Review | Well Played by Katrina Ramos Atienza

Synopsis

Amazon | Gooodreads

Patrice Reyes is starting her junior year at the University and she's convinced it's going to be the best semester ever. For starters, it looks like this is the year her team will win the regional football (soccer, for you Yanks) championships. Her subjects are looking good, and there's even a chance she might finally get somewhere with her rock star crush. But a new classmate—arrogant, cold math nerd—is seriously throwing off her groove. Will she ever get rid of him and have the awesome semester she deserves? Or is there truth to never judging (math) books by their cover?

Review

Reader reactions to retellings of beloved classics often fall under two camps.

A) The author gets the characters wrong, forcing the reader hurl the book in the direction of the nearest wall and scream, "NO! I don't care if this is a retelling. Elizabeth Bennett/Jane Eye/Sherlock Holmes would never do that shit!"

B) The author gets everything right. You get the sense that the characters are basically the same people you first loved, but you get to see them in a different setting. This might be the literary nerd in me talking, but that's what makes retellings so darn enjoyable.
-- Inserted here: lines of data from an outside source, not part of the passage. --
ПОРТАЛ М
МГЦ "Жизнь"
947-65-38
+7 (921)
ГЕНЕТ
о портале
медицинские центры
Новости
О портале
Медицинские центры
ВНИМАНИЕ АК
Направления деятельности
Well Played by Katrina Ramos Atienza falls under B.

I adored Patrice and Paul, the book's versions of Elizabeth Bennet and Mr. Darcy.
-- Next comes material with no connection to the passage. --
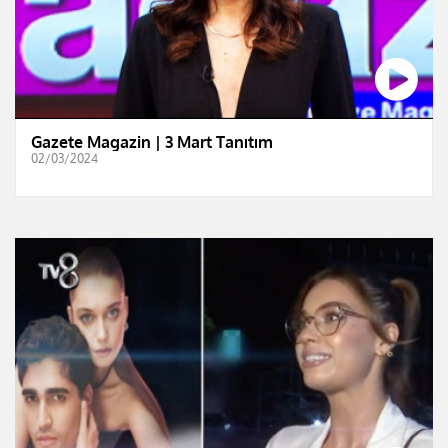
Gazete Magazin | 3 Mart Tanıtım
02/03/2024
Patrice is a varsity player for her university's football team. It was wonderful seeing how she was so focused on her schoolwork, football, and her friends. Girl's got goals, something I always enjoy reading about. As a character, I enjoyed seeing her realize her impressions of people weren't always right.

And Paul! Sorry, Patrice, but he's my favorite character in the entire book.
There are plenty of love stories where the hero is charming but still a total alphahole. Paul is the exact opposite of that. He has no social skills whatsoever and comes across a jerk despite being a great guy.
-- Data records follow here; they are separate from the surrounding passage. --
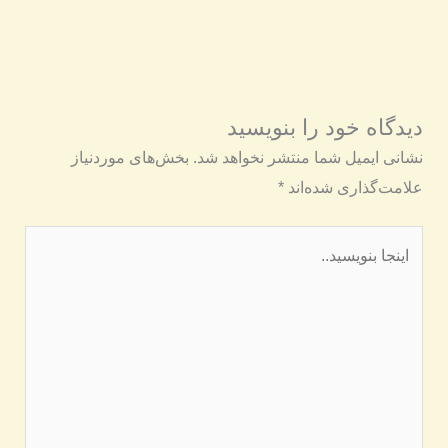
دیدگاه‌ خود را بنویسید
نشانی ایمیل شما منتشر نخواهد شد.
بخش‌های موردنیاز
علامت‌گذاری شده‌اند
*
اینجا
بنویسید..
Since the book is told mostly from Patrice's point-of-view, I enjoyed her reactions to his awkward attempts at flirting and cringed on his behalf. The boy has no game. At all. But it only made his efforts seem even more sincere.

The author made the setting come alive for me as well. I attended a university in my hometown, so I never had to live in a boarding house or a dormitory. As a result, I enjoyed living the dormitory life vicariously through Patrice and her friends--buying barbecue from a stall right outside, enduring a roommate's band practice on the terrace, and a bunch of other experiences depicted in the book.

If you want something sweet that'll reach inside your chest and tug at your heartstrings, I highly recommend this Pride and Prejudice adaptation with a setting that'll make you want to be a college student again. Crazy extracurricular activities and all.